Un acte rémunéré qui valorise notre rôle d’expert
Le BPA nous permet de valoriser un temps de conseil et d’écoute qui était auparavant souvent non rémunéré. C’est le premier acte de prévention à entrer dans la nomenclature. Il reconnaît notre rôle d’expert en prévention, comme le stipule déjà le décret de 2002 encadrant notre profession.
Concrètement, la mise en place d’un BPA est simple
- Une prescription médicale classique « Bilan orthophonique et rééducation si nécessaire » ou « Bilan orthophonique d’investigation » suffit.
- L’entretien, d’une durée recommandée de 45 minutes, se déroule sans épreuves formelles, l’accent étant mis sur l’échange et le conseil. La consultation présentielle se déroule sous forme d’entretien clinique d’aide et de conseil. L’aménagement de l’espace, comme une table ronde ou sans table, permet d’observer l’enfant et de prendre des notes.
- Une note synthétique doit être rédigée et transmise au médecin prescripteur, reprenant la plainte initiale, les conseils donnés et les éventuelles orientations. Cette note n’est pas soumise à une architecture conventionnelle spécifique.
- Il ne doit pas être suivi directement de séances de rééducation. Il est substitutif à la réalisation d’un bilan orthophonique si l’orthophoniste ne l’estime pas opportun.
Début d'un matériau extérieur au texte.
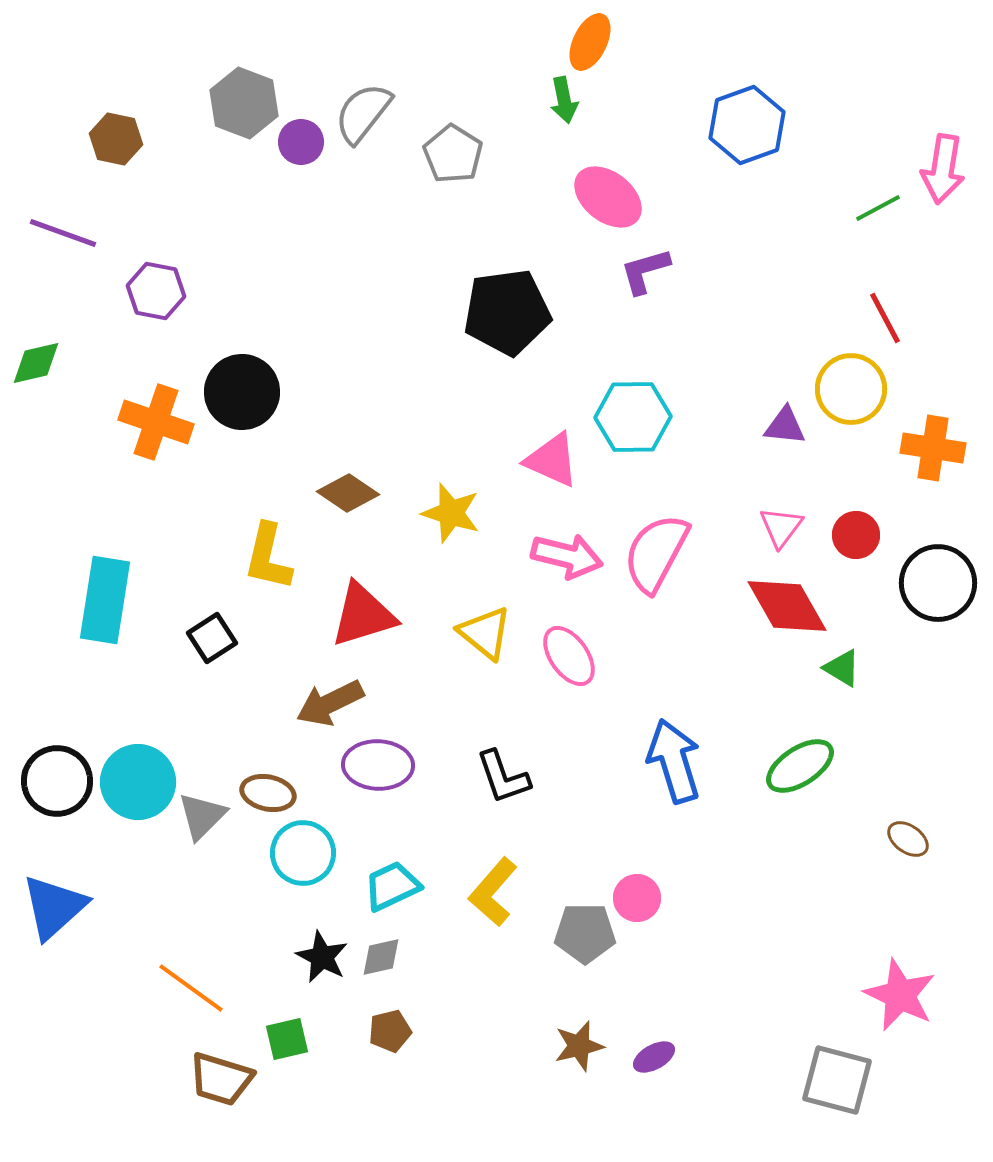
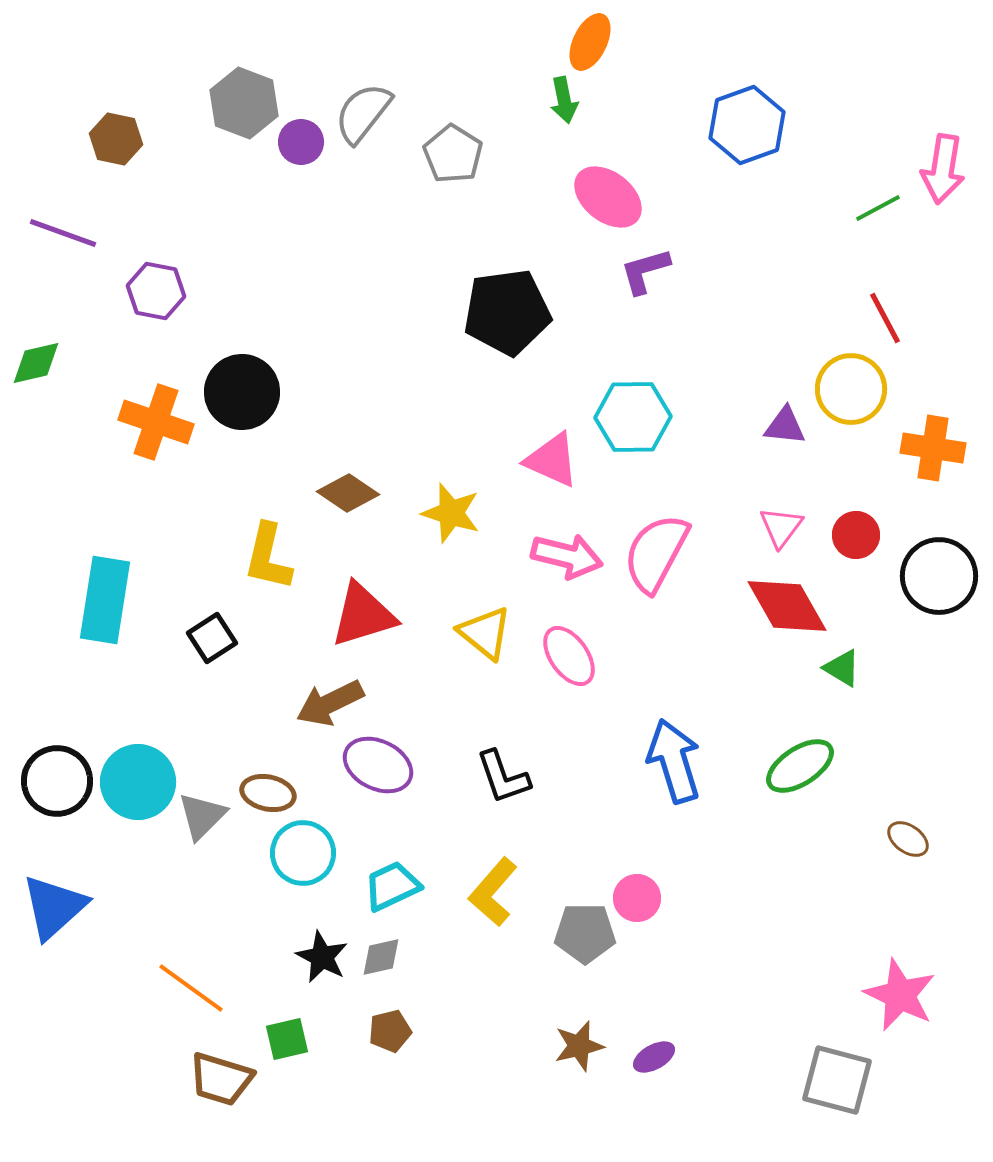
black circle at (938, 583): moved 1 px right, 7 px up
purple ellipse at (378, 765): rotated 24 degrees clockwise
En conclusion, l’entretien clinique est un élément essentiel du Bilan Orthophonique de Prévention et d’Accompagnement Parental. En offrant un espace d’écoute et de soutien, il permet au parent de s’exprimer librement et de collaborer avec l’orthophoniste pour trouver des solutions adaptées à ses besoins spécifiques.
En conclusion,
Le BPA est une avancée significative qui enrichit notre pratique professionnelle. Il nous donne les moyens de répondre plus efficacement aux besoins des familles, de fluidifier l’accès aux soins et de souligner notre rôle essentiel dans la prévention et l’accompagnement parental. En intégrant cet acte, nous affirmons notre expertise et contribuons à une prise en charge plus pertinente et proactive.
Sources :
▪ Bernicot, J. (2014). L’acquisition du langage par l’enfant (2e éd.). In Press.
▪ Canut, E., Masson, C., & Leroy-Collombel, M. (2018). Accompagner l’enfant dans son apprentissage du langage : De la recherche en acquisition à l’intervention des professionnels. Hachette.
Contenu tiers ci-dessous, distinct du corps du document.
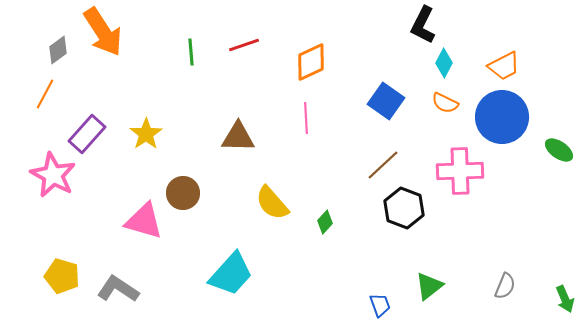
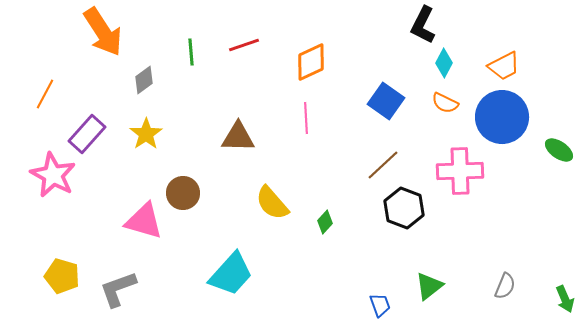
gray diamond: moved 86 px right, 30 px down
gray L-shape: rotated 54 degrees counterclockwise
▪ Délégation interministérielle à la stratégie nationale pour l’autisme au sein des troubles du neuro-développement. (s.d.). Détecter les signes d’un développement inhabituel chez les enfants de moins de 7 ans.
▪ Florin, A. (2020). Annexe. Dans A. Florin, Le développement du langage (pp. 117-119). Dunod.FNO.
▪ ARBRE DÉCISIONNEL DU BILAN DE PRÉVENTION ET D’ACCOMPAGNEMENT PARENTAL
▪ L’ORTHOPHONISTE. (2024, Mars). N° 437. ORTHOEDITION, FNO.